Go through the material below and copy all lines with "dans".

* SOURCE MATERIAL *
»»

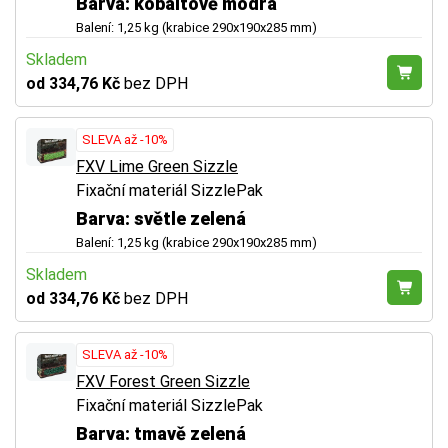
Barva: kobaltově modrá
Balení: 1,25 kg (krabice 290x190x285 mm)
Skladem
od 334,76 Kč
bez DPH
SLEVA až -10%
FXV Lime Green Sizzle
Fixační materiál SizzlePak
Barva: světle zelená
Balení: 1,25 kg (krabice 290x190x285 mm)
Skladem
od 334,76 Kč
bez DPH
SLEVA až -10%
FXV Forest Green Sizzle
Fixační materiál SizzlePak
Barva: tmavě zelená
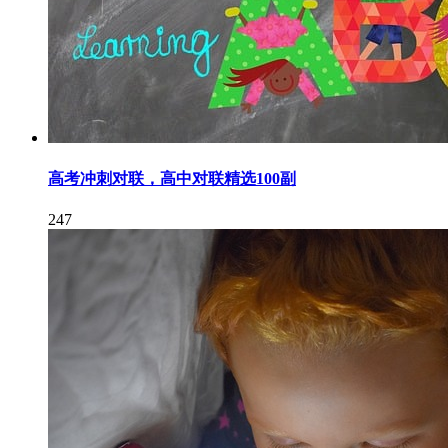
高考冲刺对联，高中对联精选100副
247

««
»»

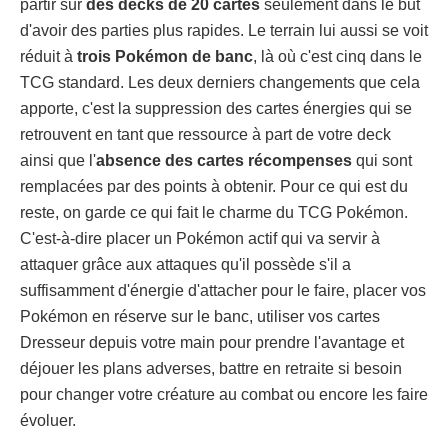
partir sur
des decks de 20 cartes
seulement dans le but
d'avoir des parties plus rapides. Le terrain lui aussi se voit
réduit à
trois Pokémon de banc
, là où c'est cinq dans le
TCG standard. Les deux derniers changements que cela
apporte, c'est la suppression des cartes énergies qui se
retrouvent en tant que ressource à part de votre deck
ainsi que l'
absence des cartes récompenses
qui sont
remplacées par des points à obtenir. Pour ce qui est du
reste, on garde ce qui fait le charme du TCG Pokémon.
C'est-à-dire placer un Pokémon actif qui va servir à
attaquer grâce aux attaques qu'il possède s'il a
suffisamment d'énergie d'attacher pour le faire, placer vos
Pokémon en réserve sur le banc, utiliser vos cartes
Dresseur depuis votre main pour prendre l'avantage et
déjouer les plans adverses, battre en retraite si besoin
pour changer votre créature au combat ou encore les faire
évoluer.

««
»»

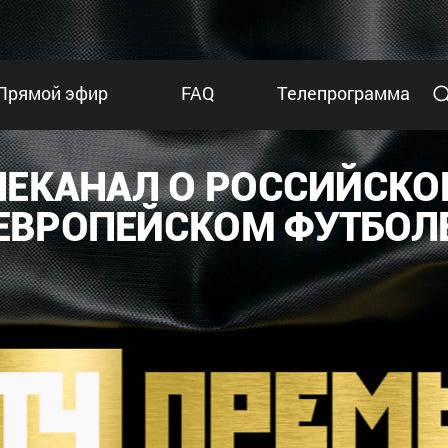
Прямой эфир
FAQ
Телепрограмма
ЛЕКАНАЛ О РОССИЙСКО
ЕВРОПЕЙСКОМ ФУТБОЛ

««

* WRITTEN RESPONSE *
seulement dans le but
, là où c'est cinq dans le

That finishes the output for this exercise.